Проведя пальцами по мягкой, скомканной ткани ее пижамной куртки, Рейф спросил:

– Ты всегда в этом спишь?

– Да… нет… иногда.

– Мне нравятся решительные женщины.

Куртка оказалась расстегнутой, словно по волшебству. Молли мысленно выругала себя за то, что сама накликала на себя беду. Это заняло добрых полминуты. Она попыталась убедить себя, что не может влюбиться в мужчину после нескольких дней знакомства, но она ни разу не испытывала чувства, так сильно похожего на любовь. Даже в самом начале, когда Молли относилась к Рейфу с подозрением и хотела, чтобы он уехал, в глубине души она знала, что этот мужчина создан для нее. Если бы только он мог сказать о ней то же самое…

И все же, хоть что-то у нее останется.

Теперь они были равны. Это была та же природная магия, которая толкнула их в объятия друг друга в прошлый раз, но сейчас к ней добавилась нежность. От мысли, что все это может оказаться прощальным подарком, Молли захотелось плакать.

Рейф выпустил изо рта ее сосок и скользнул вниз по ее телу.

– Позволь… – хрипло прошептал он.

– Ой, пожалуйста… не надо, – пробормотала Молли, чувствуя, как приятная дрожь пробегает по ее безвольному телу.
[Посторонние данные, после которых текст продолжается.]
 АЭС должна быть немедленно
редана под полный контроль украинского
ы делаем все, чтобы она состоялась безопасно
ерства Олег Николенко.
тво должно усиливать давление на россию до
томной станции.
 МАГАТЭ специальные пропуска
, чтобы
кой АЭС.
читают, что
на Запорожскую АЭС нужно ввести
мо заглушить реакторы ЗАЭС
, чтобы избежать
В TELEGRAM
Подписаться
Он сделал это, и спустя несколько долгих мгновений Молли вскрикнула от удовольствия. Затем, пока угли страсти еще тлели, он вошел в нее и они слились воедино, крепко прижимаясь друг к другу, шепча ласковые слова и растворяясь в вихре острого, безумного наслаждения.
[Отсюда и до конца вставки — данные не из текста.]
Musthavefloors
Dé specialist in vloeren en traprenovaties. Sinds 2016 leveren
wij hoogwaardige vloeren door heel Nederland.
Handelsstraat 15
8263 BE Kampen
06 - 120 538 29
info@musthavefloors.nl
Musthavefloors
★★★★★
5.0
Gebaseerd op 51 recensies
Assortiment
На следующее утро Рейф с опаской поглядывал на нее. Молли прятала глаза, но стоило ему отвернуться, и он чувствовал на себе ее взгляд. Почему-то она выглядела печальной. Видит Бог, он не хотел, чтобы Молли жалела о случившемся. Рейф подумывал о том, чтобы вызвать ее на откровенность (как говорится, карты на стол), но он всю жизнь стеснялся разговаривать о сексе. К тому же он по-прежнему чувствовал себя выбитым из колеи. Трудно сказать, что именно его беспокоило, но что-то важное в его жизни изменилось навсегда.
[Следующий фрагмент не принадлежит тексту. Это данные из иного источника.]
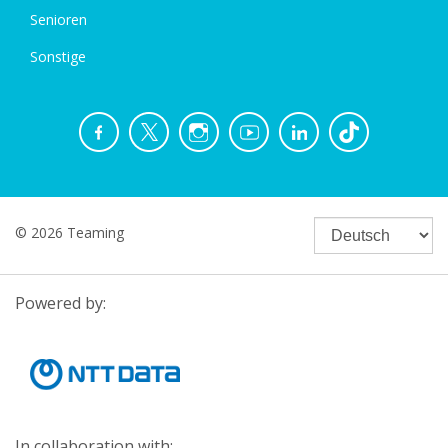
Senioren
Sonstige
© 2026 Teaming
Powered by:
In collaboration with:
Прежде чем углубляться в размышления (если об этом вообще стоит размышлять), Рейф решил держаться от Молли подальше. Расстояние в тысячу миль позволит взглянуть на все трезвым взглядом.

– Как твоя нога?

Молли взглянула на него с таким видом, словно он бросил в нее живую мышь. Затем, пропустив вопрос мимо ушей, взяла свой список и начала читать:

– Две смены одежды, верхней и нижней, для обоих. Зубные щетки, зубная паста, дезодорант, увлажняющее молочко… Анна-Мария почти не пользуется косметикой. Ты не знаешь, что нужно Стю для бритья? Еще им понадобятся ручки и блокноты и… все остальное.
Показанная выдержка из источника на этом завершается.